▶ Exercise instructions: Which of the lines below contain the string "abril"? Pull each one out of the data.

▶ Provided information:
★ ★ ★ ★ ★ ★ ★

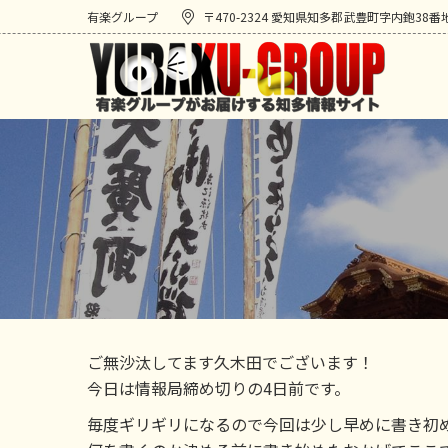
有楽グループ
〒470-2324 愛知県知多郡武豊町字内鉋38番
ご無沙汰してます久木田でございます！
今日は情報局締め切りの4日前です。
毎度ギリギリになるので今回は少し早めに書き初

★ ★ ★ ★ ★ ★ ★

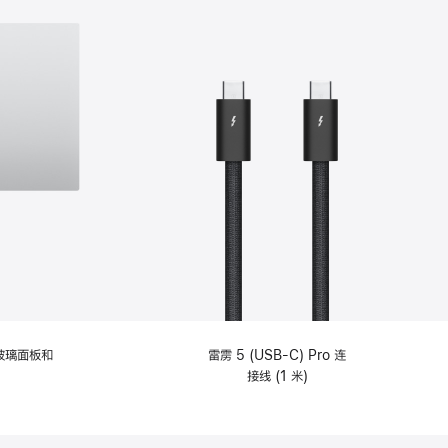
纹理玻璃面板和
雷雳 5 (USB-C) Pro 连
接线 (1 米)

★ ★ ★ ★ ★ ★ ★

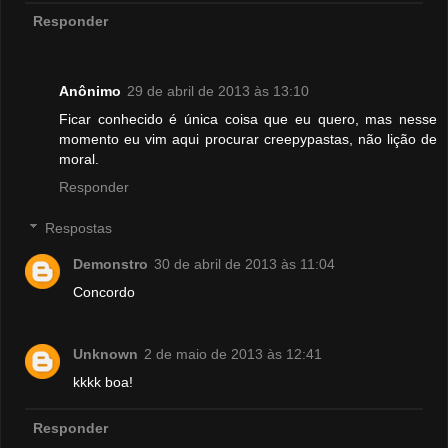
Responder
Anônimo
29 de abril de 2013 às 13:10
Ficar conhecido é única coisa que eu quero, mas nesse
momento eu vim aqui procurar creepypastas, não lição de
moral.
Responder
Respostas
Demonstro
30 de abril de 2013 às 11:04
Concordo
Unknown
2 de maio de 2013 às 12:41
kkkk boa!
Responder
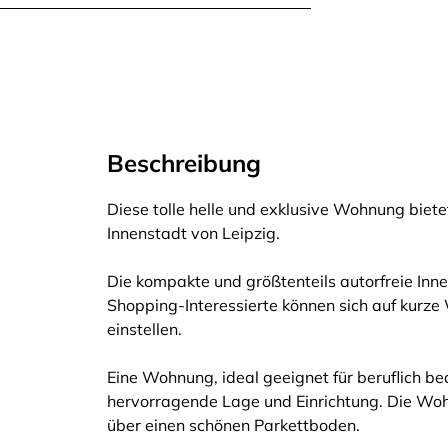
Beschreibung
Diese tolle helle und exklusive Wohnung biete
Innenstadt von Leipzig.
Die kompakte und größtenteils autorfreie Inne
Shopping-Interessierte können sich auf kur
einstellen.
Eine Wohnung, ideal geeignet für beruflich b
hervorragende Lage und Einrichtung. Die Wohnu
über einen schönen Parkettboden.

★ ★ ★ ★ ★ ★ ★

▶ Finished exercise:
29 de abril de 2013 às 13:10
30 de abril de 2013 às 11:04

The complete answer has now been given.